Duvalier went from riches to rags
The former Haitian dictator frittered away his fortune during 25 years of French exile, writes Jeremy Tordjman.
Jeremy Tordjman, Agence France-PresseFleeing to France in 1986, Jean-Claude Duvalier was only meant to stay a week. Instead, a 25-year exile dragged Haiti's notorious ex-dictator from riches to rags until his surprise return home.
Duvalier's appearance this month in Haiti -- where he faces charges for alleged crimes against humanity during his 1971-1986 rule -- raised the question of what the man known as "Baby Doc" got up to in the meantime.
Acquaintances, creditors and other witnesses have shed light on the murky years since the notorious ex-leader's official welcome expired and he became a furtive resident in France, Haiti's former colonial ruler.
Leaving a trail of unpaid bills, Duvalier, now 59, hopped from one hotel or apartment to another as he burned through his fortune and evaded repeated attempts to put him on trial. After Duvalier was driven from Haiti by popular protests in February 1986, the French government granted him a week's stay in France "to ease the democratic transition" in Haiti.
He remained in France, however, applying for asylum which was refused in 1987, and then lived as an illegal resident for several years.
He spent the first few living it up in expensive restaurants with his wife Michele Bennett, in the four-star Abbaye de Talloires hotel on the shores of an Alpine lake, and in Mediterranean villas on the Cote d'Azur.
His past came back to haunt him when an association of Haitians in France launched legal proceedings in the late 1990s for alleged crimes against humanity. But the case did not make it to court.
When the Haitian state tried to sue him for $120 million, an appeals court ruled that it did not come under French courts' jurisdiction.
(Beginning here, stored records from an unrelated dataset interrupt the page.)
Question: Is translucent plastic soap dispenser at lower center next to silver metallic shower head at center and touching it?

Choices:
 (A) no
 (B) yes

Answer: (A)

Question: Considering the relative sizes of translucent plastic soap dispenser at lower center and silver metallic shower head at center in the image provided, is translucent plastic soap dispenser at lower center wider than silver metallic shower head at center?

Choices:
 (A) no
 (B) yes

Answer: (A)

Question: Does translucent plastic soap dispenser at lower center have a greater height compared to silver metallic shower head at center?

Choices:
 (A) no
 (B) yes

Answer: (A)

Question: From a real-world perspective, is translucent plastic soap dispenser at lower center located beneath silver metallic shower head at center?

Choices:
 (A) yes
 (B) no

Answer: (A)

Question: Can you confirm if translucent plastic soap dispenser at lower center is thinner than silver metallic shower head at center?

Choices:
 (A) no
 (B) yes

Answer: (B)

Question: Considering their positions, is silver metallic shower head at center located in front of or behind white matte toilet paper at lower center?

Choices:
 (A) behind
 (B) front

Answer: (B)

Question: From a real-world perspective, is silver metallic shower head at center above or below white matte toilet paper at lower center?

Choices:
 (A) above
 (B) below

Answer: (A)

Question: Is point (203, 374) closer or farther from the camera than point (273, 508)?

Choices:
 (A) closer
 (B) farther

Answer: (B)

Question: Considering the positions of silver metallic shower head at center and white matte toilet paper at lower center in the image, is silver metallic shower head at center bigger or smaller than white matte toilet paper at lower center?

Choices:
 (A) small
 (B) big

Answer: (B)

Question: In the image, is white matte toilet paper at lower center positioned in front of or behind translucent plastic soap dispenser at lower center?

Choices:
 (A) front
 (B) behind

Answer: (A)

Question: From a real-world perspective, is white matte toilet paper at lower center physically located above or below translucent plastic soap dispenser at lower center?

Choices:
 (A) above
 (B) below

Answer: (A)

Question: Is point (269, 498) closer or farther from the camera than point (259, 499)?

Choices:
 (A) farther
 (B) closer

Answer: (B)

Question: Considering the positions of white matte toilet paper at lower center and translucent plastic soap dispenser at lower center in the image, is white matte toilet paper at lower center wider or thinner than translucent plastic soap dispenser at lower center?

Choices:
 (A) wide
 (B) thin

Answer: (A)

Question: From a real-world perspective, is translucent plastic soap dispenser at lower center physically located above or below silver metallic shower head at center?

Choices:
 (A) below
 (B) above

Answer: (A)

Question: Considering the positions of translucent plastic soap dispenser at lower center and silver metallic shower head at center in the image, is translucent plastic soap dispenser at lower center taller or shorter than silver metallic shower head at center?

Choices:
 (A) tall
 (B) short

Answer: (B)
He was also pursued by the landlord of one of the many places he laid his head, the Eden Bleu Hotel north of Cannes, where he left an unpaid bill worth several thousand euros in 1995.
"We handed the information to a member of the intelligence services, with whom I ended up getting annoyed ... because it didn't lead anywhere," said the landlord, Patrick Budail, alleging that Duvalier was "protected".
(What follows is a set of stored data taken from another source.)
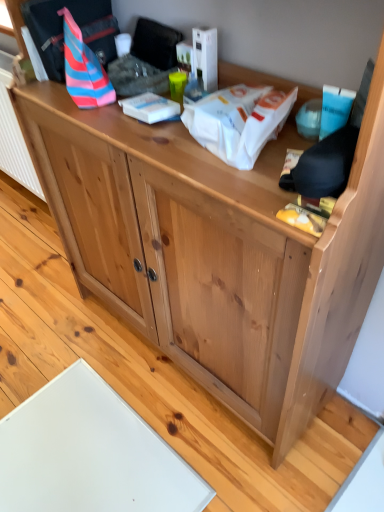 Question: From the image's perspective, is striped fabric bag at upper left, the 2th kit viewed from the right, below white paper at upper center, the 2th kit from the left?

Choices:
 (A) yes
 (B) no

Answer: (B)

Question: Are striped fabric bag at upper left, the 2th kit viewed from the right, and white paper at upper center, arranged as the first kit when viewed from the right, making contact?

Choices:
 (A) no
 (B) yes

Answer: (A)

Question: Is striped fabric bag at upper left, marked as the 1th kit in a left-to-right arrangement, turned away from white paper at upper center, arranged as the first kit when viewed from the right?

Choices:
 (A) yes
 (B) no

Answer: (B)

Question: Is striped fabric bag at upper left, marked as the 1th kit in a left-to-right arrangement, positioned far away from white paper at upper center, the 2th kit from the left?

Choices:
 (A) yes
 (B) no

Answer: (B)

Question: From the image's perspective, is striped fabric bag at upper left, the 2th kit viewed from the right, on top of white paper at upper center, arranged as the first kit when viewed from the right?

Choices:
 (A) yes
 (B) no

Answer: (A)

Question: Considering the relative sizes of striped fabric bag at upper left, the 2th kit viewed from the right, and white paper at upper center, the 2th kit from the left, in the image provided, is striped fabric bag at upper left, the 2th kit viewed from the right, smaller than white paper at upper center, the 2th kit from the left,?

Choices:
 (A) yes
 (B) no

Answer: (B)

Question: Is white paper at upper center, the 2th kit from the left, looking in the opposite direction of striped fabric bag at upper left, the 2th kit viewed from the right?

Choices:
 (A) yes
 (B) no

Answer: (B)

Question: Is white paper at upper center, the 2th kit from the left, further to camera compared to striped fabric bag at upper left, the 2th kit viewed from the right?

Choices:
 (A) yes
 (B) no

Answer: (B)

Question: Does white paper at upper center, arranged as the first kit when viewed from the right, have a lesser height compared to striped fabric bag at upper left, marked as the 1th kit in a left-to-right arrangement?

Choices:
 (A) yes
 (B) no

Answer: (A)

Question: From a real-world perspective, is white paper at upper center, the 2th kit from the left, on striped fabric bag at upper left, marked as the 1th kit in a left-to-right arrangement?

Choices:
 (A) yes
 (B) no

Answer: (B)

Question: Does white paper at upper center, arranged as the first kit when viewed from the right, have a greater height compared to striped fabric bag at upper left, marked as the 1th kit in a left-to-right arrangement?

Choices:
 (A) yes
 (B) no

Answer: (B)

Question: From the image's perspective, does white paper at upper center, arranged as the first kit when viewed from the right, appear lower than striped fabric bag at upper left, marked as the 1th kit in a left-to-right arrangement?

Choices:
 (A) no
 (B) yes

Answer: (B)

Question: From a real-world perspective, is striped fabric bag at upper left, the 2th kit viewed from the right, physically located above or below white paper at upper center, the 2th kit from the left?

Choices:
 (A) below
 (B) above

Answer: (B)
For the last few years of his exile, "Baby Doc" was off the radar. He was officially declared a missing person, raising suspicions that successive French governments were protecting him.
"Neither the right nor the left wanted Duvalier to stand in a trial which would have brought to light that deals were made with a dictator," said Gerald Bloncourt, a rights activist in Paris campaigning for Duvalier to face trial. The exile's wealth was not shielded, however. After he and Bennett divorced in 1993, "his fortune disappeared because his wife had power of attorney over the accounts," said Max Bourjolly, a former communist leader in Haiti.
A journalist who met Duvalier several times, Nicolas Jallot, added: "His friends and relations, his former ministers, the Bennett family -- all of them fleeced him."
In 1992 Duvalier was forced to sell his Themericourt chateau northwest of Paris to the local council for the equivalent of about $1.2 million.
Duvalier was reduced to living with his student son in Paris, before moving in with his own mother who died in 1997. Ronald Mettelus, a former opposition leader now close to Duvalier, says the ex-dictator lived for a decade in a "modest" two-bedroom flat with his female companion, Veronique Roy, before his dramatic return this month.